Record set

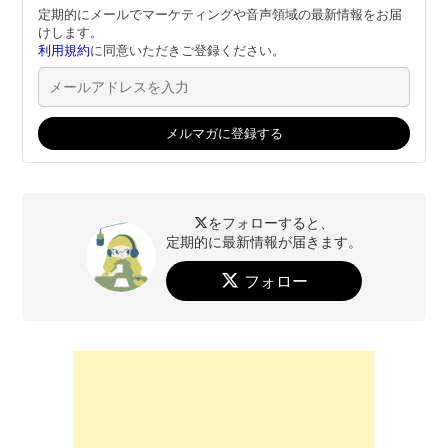
定期的にメールでマーケティングや音声領域の最新情報をお届
けします。
利用規約
に同意いただきご登録ください。
をフォローすると、
定期的に最新情報が届きます。
フォロー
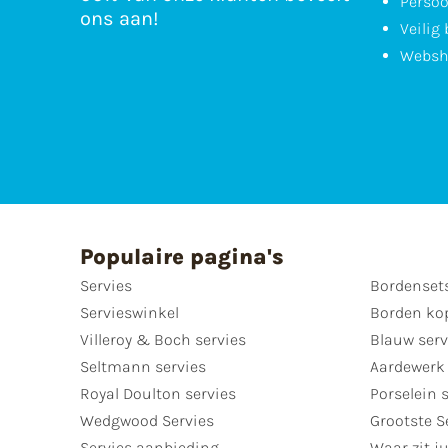
Persoo
ons aan!
Veilig
Websh
Populaire pagina's
Servies
Bordenset
Servieswinkel
Borden ko
Villeroy & Boch servies
Blauw serv
Seltmann servies
Aardewerk 
Royal Doulton servies
Porselein 
Wedgwood Servies
Grootste S
Servies aanbieding
Waar zit ju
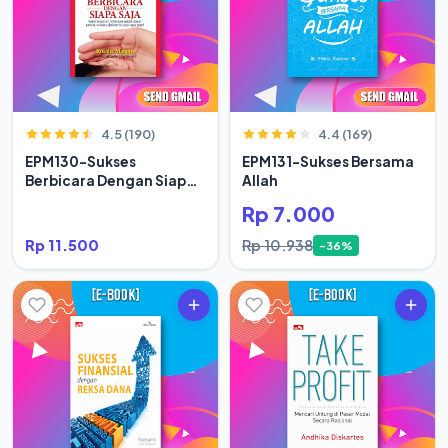
4.5 (190)
4.4 (169)
EPM130-Sukses
EPM131-Sukses Bersama
Berbicara Dengan Siapa
Allah
Saja
Rp 7.000
Rp 11.500
Rp 10.938
-36%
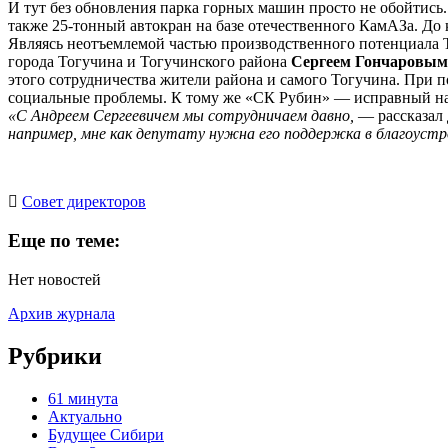
И тут без обновления парка горных машин просто не обойтис
также 25-тонный автокран на базе отечественного КамАЗа. До 
Являясь неотъемлемой частью производственного потенциала 
города Тогучина и Тогучинского района
Сергеем Гончаровым
этого сотрудничества жители района и самого Тогучина. При 
социальные проблемы. К тому же «СК Рубин» — исправный на
«С Андреем Сергеевичем мы сотрудничаем давно,
— рассказал 
например, мне как депутату нужна его поддержка в благоустр
Cовет директоров
Еще по теме:
Нет новостей
Архив журнала
Рубрики
61 минута
Актуально
Будущее Сибири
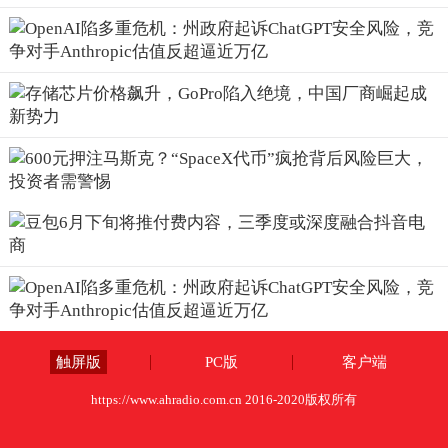
触屏版
PC版
客户端
https://www.ahradio.com.cn 2016-2020版权所有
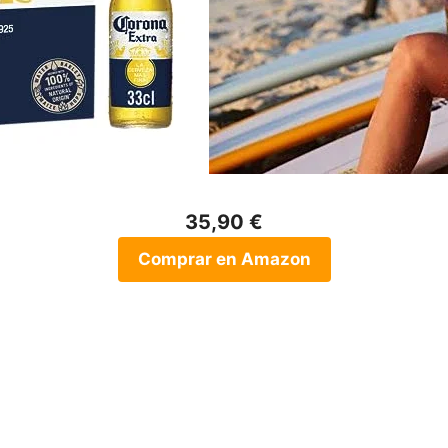
35,90 €
Comprar en Amazon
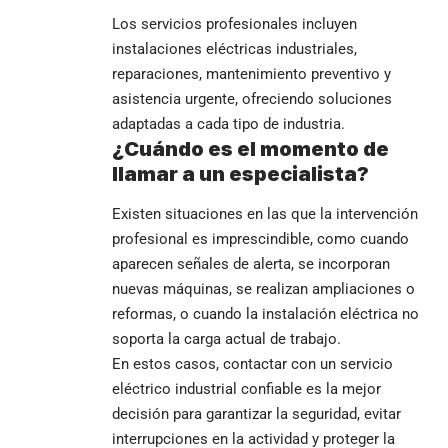
Los servicios profesionales incluyen
instalaciones eléctricas industriales,
reparaciones, mantenimiento preventivo y
asistencia urgente, ofreciendo soluciones
adaptadas a cada tipo de industria.
¿Cuándo es el momento de
llamar a un especialista?
Existen situaciones en las que la intervención
profesional es imprescindible, como cuando
aparecen señales de alerta, se incorporan
nuevas máquinas, se realizan ampliaciones o
reformas, o cuando la instalación eléctrica no
soporta la carga actual de trabajo.
En estos casos, contactar con un servicio
eléctrico industrial confiable es la mejor
decisión para garantizar la seguridad, evitar
interrupciones en la actividad y proteger la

Goal of the exercise
Give the entries above again, exactly as written and free of images.

Result of this exercise
定期的にメールでマーケティングや音声領域の最新情報をお届
けします。
利用規約
に同意いただきご登録ください。
をフォローすると、
定期的に最新情報が届きます。
フォロー
Persoo
ons aan!
Veilig
Websh
Populaire pagina's
Servies
Bordenset
Servieswinkel
Borden ko
Villeroy & Boch servies
Blauw serv
Seltmann servies
Aardewerk 
Royal Doulton servies
Porselein 
Wedgwood Servies
Grootste S
Servies aanbieding
Waar zit ju
4.5 (190)
4.4 (169)
EPM130-Sukses
EPM131-Sukses Bersama
Berbicara Dengan Siapa
Allah
Saja
Rp 7.000
Rp 11.500
Rp 10.938
-36%
И тут без обновления парка горных машин просто не обойтис
также 25-тонный автокран на базе отечественного КамАЗа. До 
Являясь неотъемлемой частью производственного потенциала 
города Тогучина и Тогучинского района
Сергеем Гончаровым
этого сотрудничества жители района и самого Тогучина. При 
социальные проблемы. К тому же «СК Рубин» — исправный на
«С Андреем Сергеевичем мы сотрудничаем давно,
— рассказал 
например, мне как депутату нужна его поддержка в благоустр
Cовет директоров
Еще по теме:
Нет новостей
Архив журнала
Рубрики
61 минута
Актуально
Будущее Сибири
触屏版
PC版
客户端
https://www.ahradio.com.cn 2016-2020版权所有
35,90 €
Comprar en Amazon
Los servicios profesionales incluyen
instalaciones eléctricas industriales,
reparaciones, mantenimiento preventivo y
asistencia urgente, ofreciendo soluciones
adaptadas a cada tipo de industria.
¿Cuándo es el momento de
llamar a un especialista?
Existen situaciones en las que la intervención
profesional es imprescindible, como cuando
aparecen señales de alerta, se incorporan
nuevas máquinas, se realizan ampliaciones o
reformas, o cuando la instalación eléctrica no
soporta la carga actual de trabajo.
En estos casos, contactar con un servicio
eléctrico industrial confiable es la mejor
decisión para garantizar la seguridad, evitar
interrupciones en la actividad y proteger la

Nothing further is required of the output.